• What is being asked: Search for the word "this" in the entries. Each line that holds it should be copied.

• Data provided:
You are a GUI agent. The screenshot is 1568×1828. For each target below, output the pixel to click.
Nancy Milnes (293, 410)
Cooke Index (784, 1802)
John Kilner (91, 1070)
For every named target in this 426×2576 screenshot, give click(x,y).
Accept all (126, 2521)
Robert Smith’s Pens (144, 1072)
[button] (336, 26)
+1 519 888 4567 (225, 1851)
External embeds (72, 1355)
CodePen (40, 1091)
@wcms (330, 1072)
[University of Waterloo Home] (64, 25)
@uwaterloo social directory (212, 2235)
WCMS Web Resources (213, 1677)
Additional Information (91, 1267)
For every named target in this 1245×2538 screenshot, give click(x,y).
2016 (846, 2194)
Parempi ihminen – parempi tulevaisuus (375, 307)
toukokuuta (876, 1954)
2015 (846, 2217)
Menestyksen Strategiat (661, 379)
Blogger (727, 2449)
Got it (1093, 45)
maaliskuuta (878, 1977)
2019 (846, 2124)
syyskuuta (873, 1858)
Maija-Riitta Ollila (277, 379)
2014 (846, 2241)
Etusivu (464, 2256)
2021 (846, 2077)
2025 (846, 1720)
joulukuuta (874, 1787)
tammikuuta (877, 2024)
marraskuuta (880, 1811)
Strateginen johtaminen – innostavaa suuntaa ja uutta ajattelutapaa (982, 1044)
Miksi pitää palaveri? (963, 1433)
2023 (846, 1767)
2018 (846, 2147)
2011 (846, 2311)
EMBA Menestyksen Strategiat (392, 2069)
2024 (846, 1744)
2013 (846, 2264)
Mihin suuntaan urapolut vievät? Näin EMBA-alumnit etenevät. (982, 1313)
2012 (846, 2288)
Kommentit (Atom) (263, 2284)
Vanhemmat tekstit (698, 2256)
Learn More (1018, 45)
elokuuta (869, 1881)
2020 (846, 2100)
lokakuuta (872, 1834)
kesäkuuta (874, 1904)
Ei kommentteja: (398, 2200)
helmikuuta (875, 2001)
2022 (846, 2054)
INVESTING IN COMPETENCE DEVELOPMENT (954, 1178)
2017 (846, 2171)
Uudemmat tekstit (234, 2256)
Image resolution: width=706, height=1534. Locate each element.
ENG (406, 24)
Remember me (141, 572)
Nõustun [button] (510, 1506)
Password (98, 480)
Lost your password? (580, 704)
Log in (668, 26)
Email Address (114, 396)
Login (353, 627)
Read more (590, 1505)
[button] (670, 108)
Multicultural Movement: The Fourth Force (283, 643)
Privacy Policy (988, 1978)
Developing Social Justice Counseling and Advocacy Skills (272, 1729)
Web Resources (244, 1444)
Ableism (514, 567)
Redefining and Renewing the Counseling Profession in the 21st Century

• Written solution:
For every named target in this 426×2576 screenshot, give click(x,y).
For every named target in this 1245×2538 screenshot, give click(x,y).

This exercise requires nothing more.